The reader should be familiar with basic linear algebra concepts and notebooks related to eigenvalue decomposition.
The reader should be able to undestand and check the facts about singular value decomposition.

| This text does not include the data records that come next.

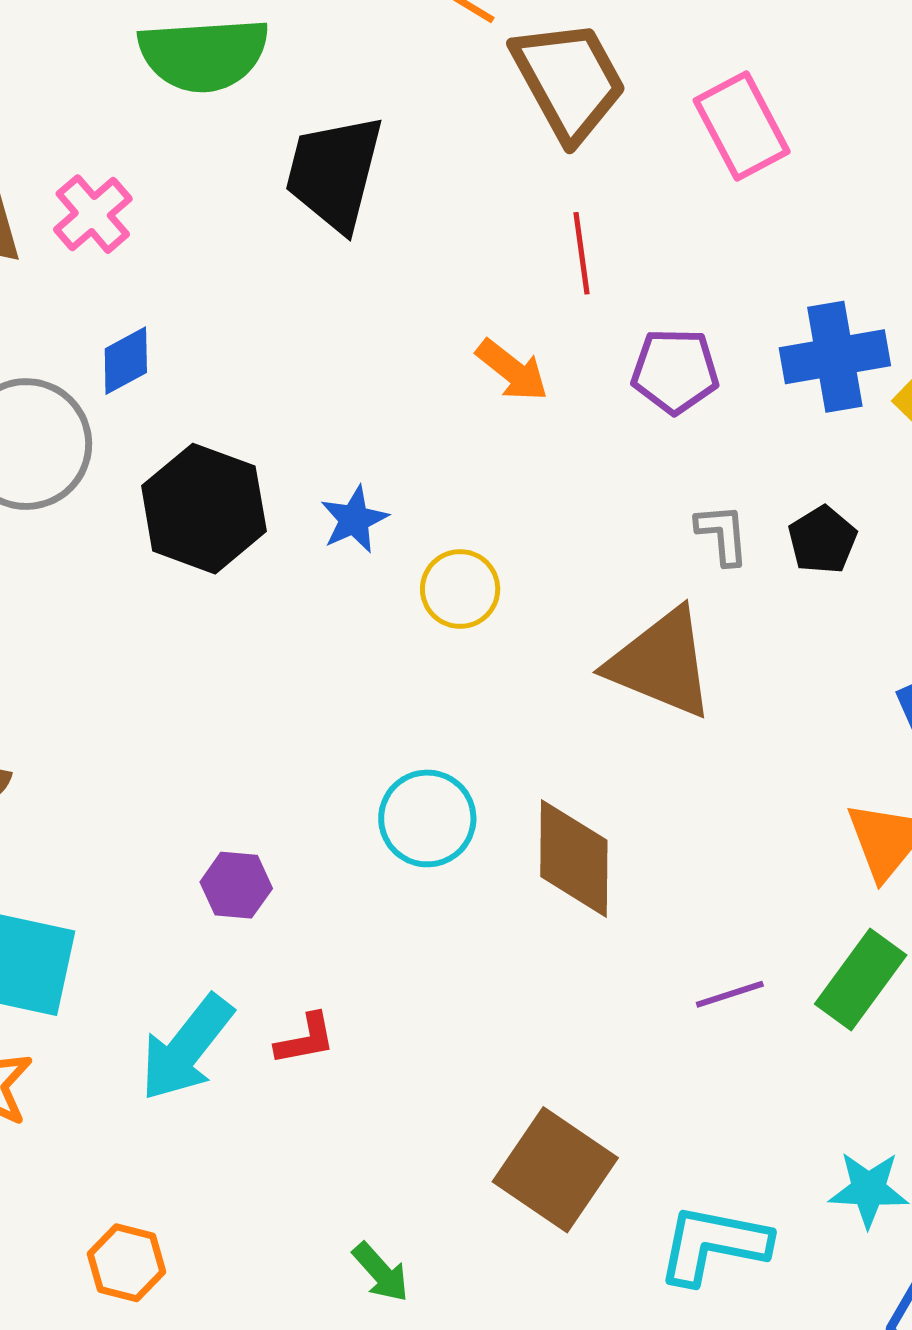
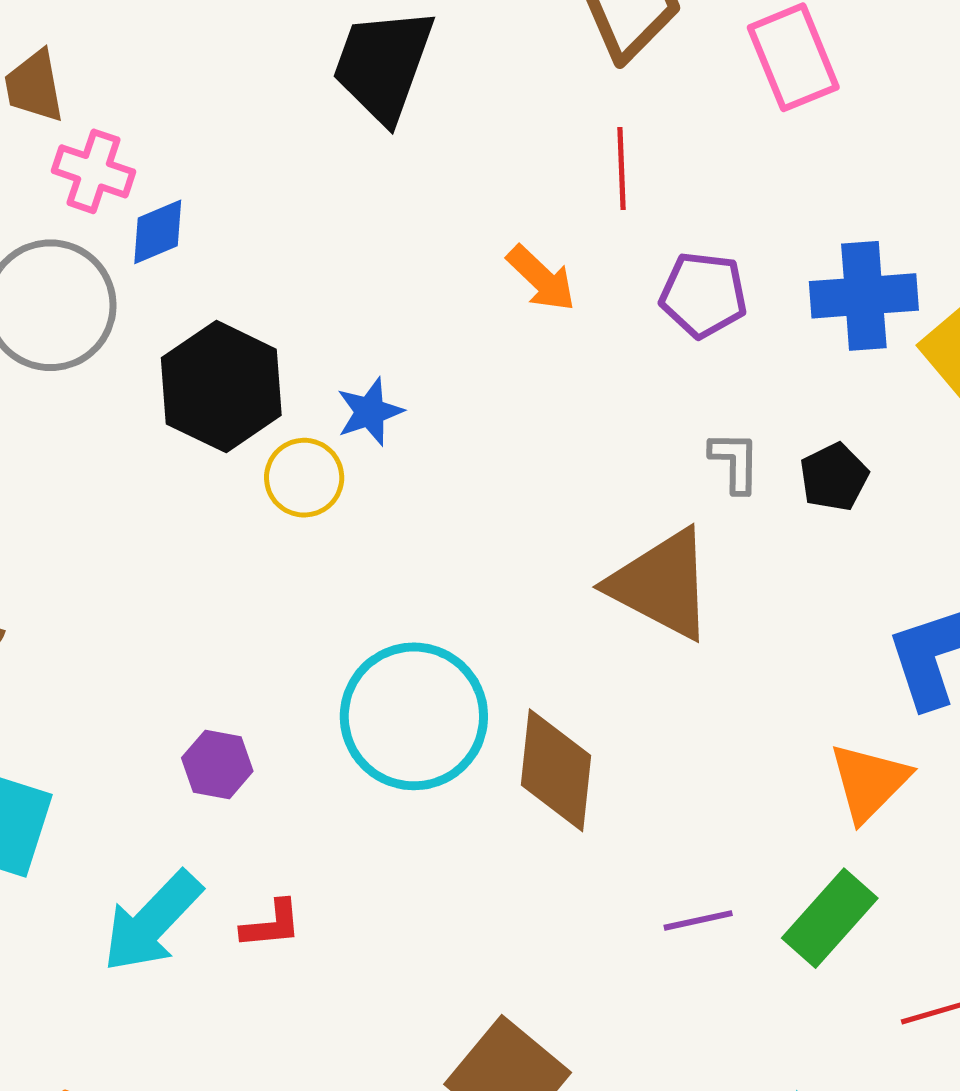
pink cross: (93, 214) -> (93, 171), moved, turned -36
yellow circle: (460, 589) -> (304, 478), moved
cyan circle: (427, 818) -> (414, 716), size x1.5

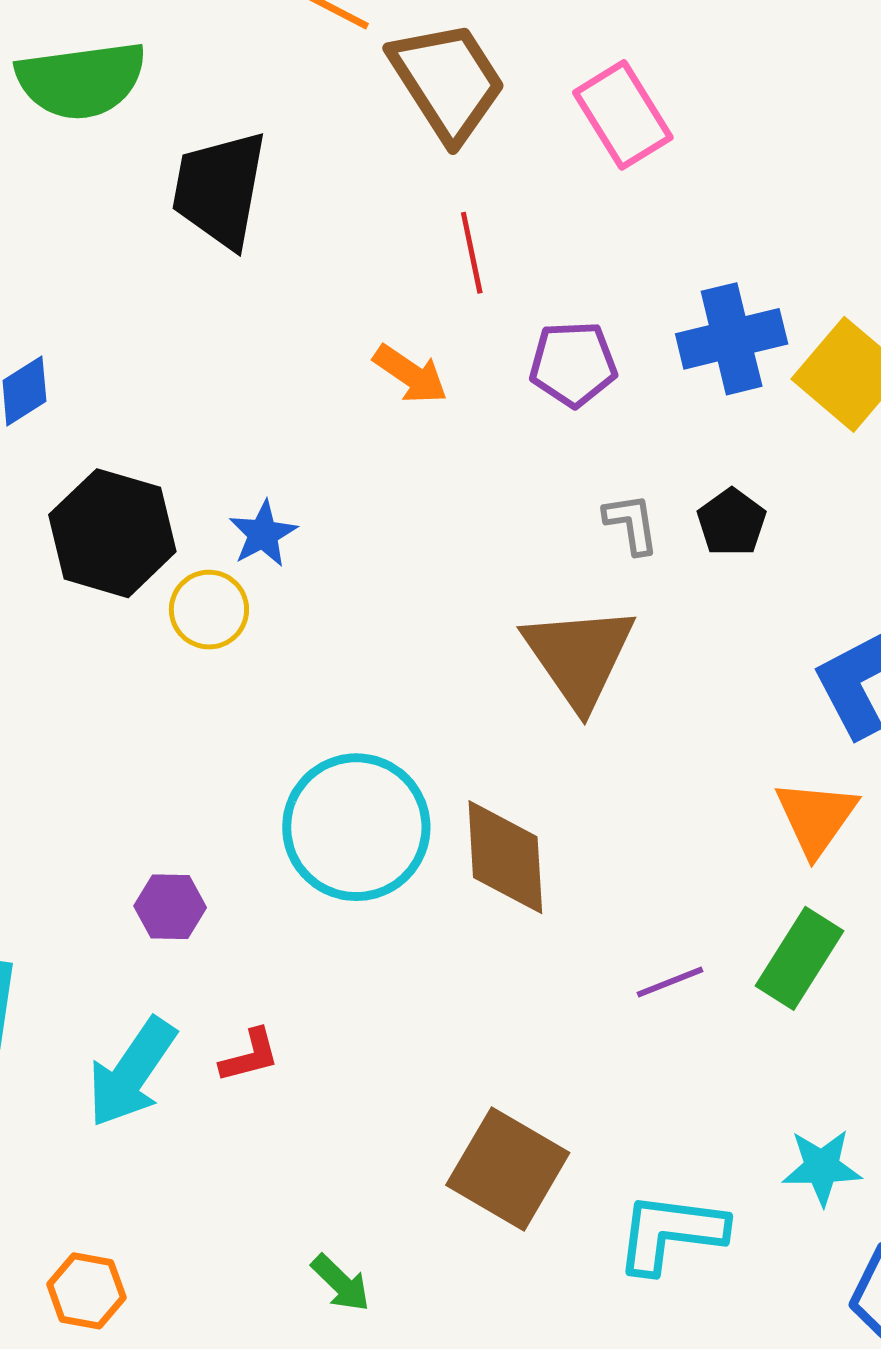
brown triangle: (662, 584) -> (579, 656), turned 37

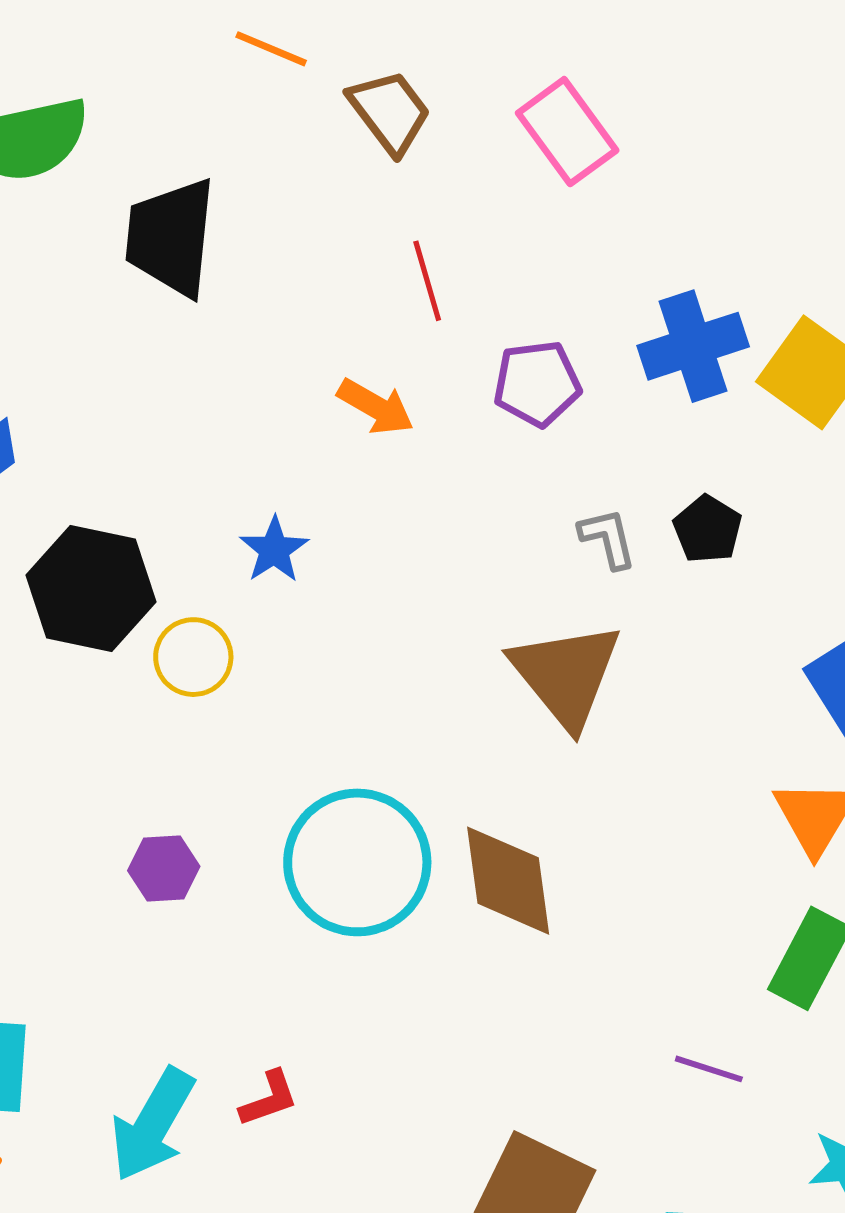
brown trapezoid: (448, 81) -> (390, 112), size x0.7
blue star: (263, 534) -> (274, 550), moved
purple hexagon: (170, 907) -> (164, 868), moved
purple line: (670, 982) -> (709, 1069), moved, turned 44

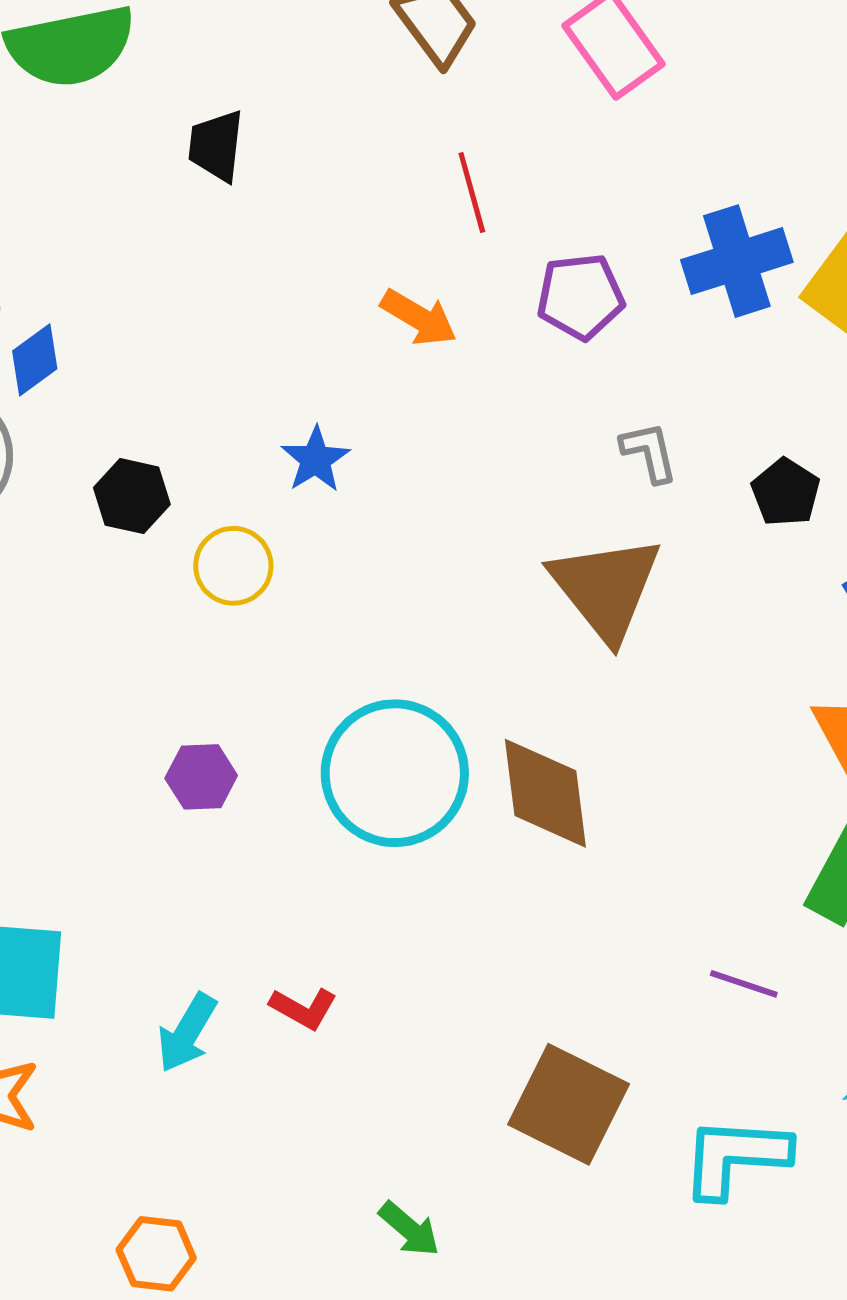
black trapezoid: (171, 237) -> (216, 146), size x0.6
black pentagon: (707, 529) -> (786, 492), moved
black hexagon: (91, 589) -> (132, 496), size x0.6
red L-shape: (269, 1099) -> (304, 1008), turned 48
cyan arrow: (153, 1125) -> (187, 1033), size x0.7

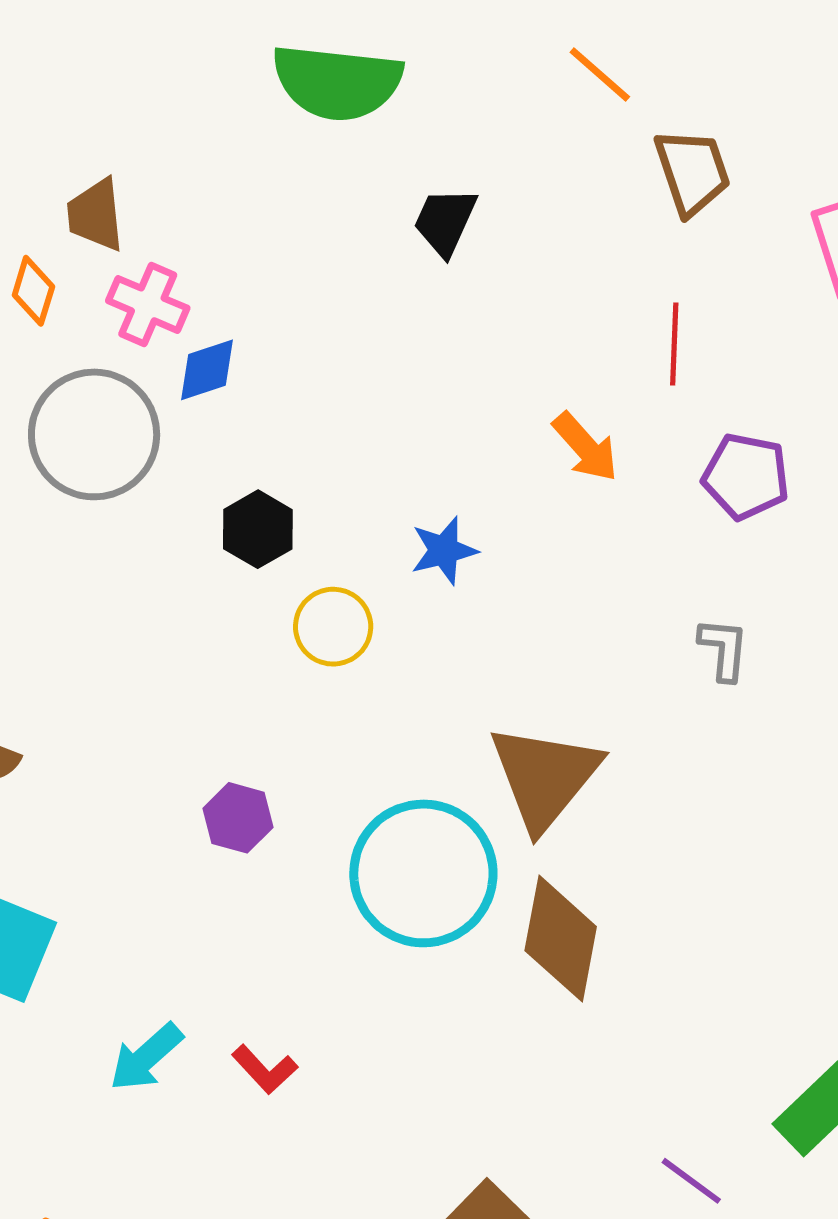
gray L-shape: (649, 452) -> (724, 649), moved
brown triangle: (606, 588) -> (545, 777), moved

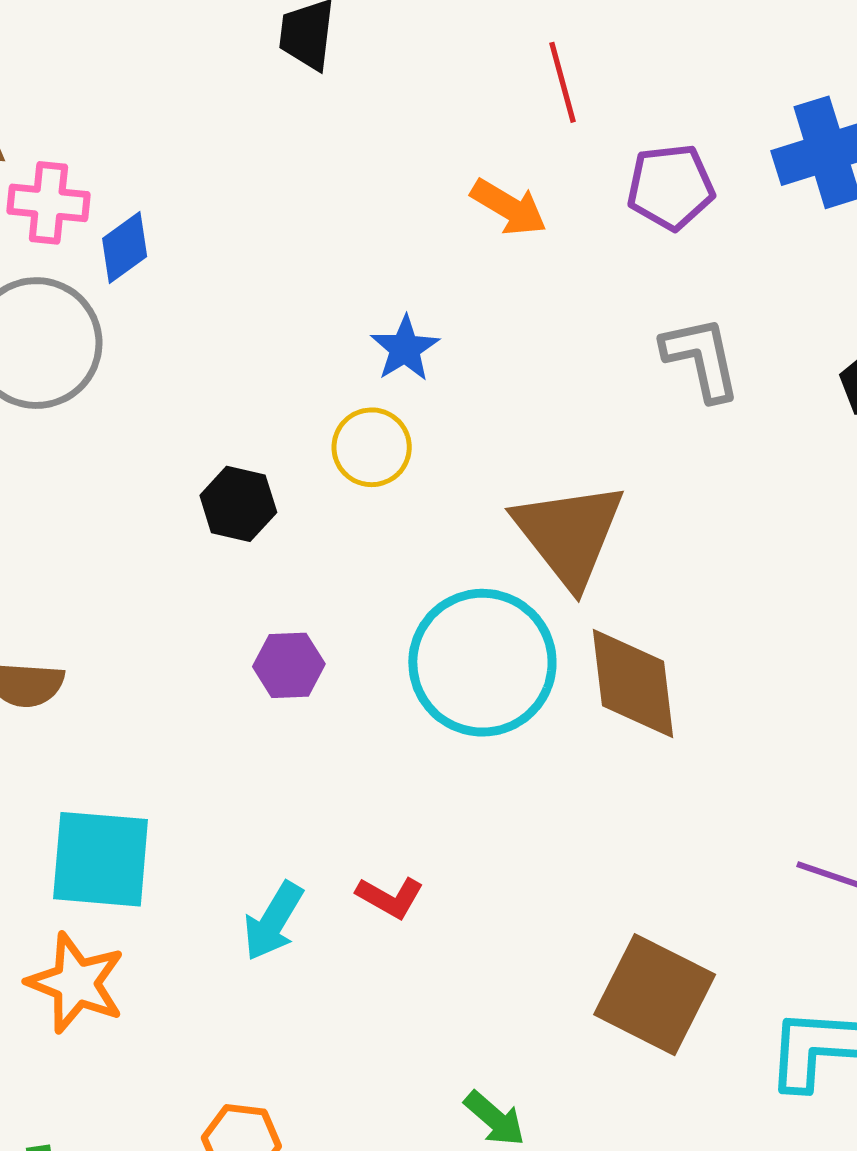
black hexagon: (258, 529) -> (238, 504), moved
yellow circle: (333, 627) -> (372, 447), moved
gray L-shape: (724, 649) -> (701, 358), size x1.4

There are many excellent books on the subject. Here we list a few:
J. W. Demmel, Applied Numerical Linear Algebra
G. H. Golub and C. F. Van Loan, Matrix Computations
N. Higham, Accuracy and Stability of Numerical Algorithms
L. Hogben, ed., Handbook of Linear Algebra
For more details and the proofs of the Facts below, see R. C. Li, Matrix Perturbation Theory and R. Mathias, Singular Values and Singular Value Inequalities and the references therein.
Let $A\in\mathbb{C}^{m\times n}$ and let $q=\min\{m,n\}$.
The singular value decomposition (SVD) of $A$ is
$$A=U\Sigma V^*,$$where $U\in\mathbb{C}^{m\times m}$ and $V\in\mathbb{C}^{n\times n}$ are unitary, and $\Sigma=\mathop{\mathrm{diag}}(\sigma_1,\sigma_2,\ldots)\in\mathbb{R}^{m\times n}$ with all $\sigma_j\geq 0$.
Here $\sigma_j$ is the singular value, $u_j\equiv U_{:,j}$ is the corresponding left singular vector, and $v_j\equiv V_{:,j}$ is the corresponding right singular vector.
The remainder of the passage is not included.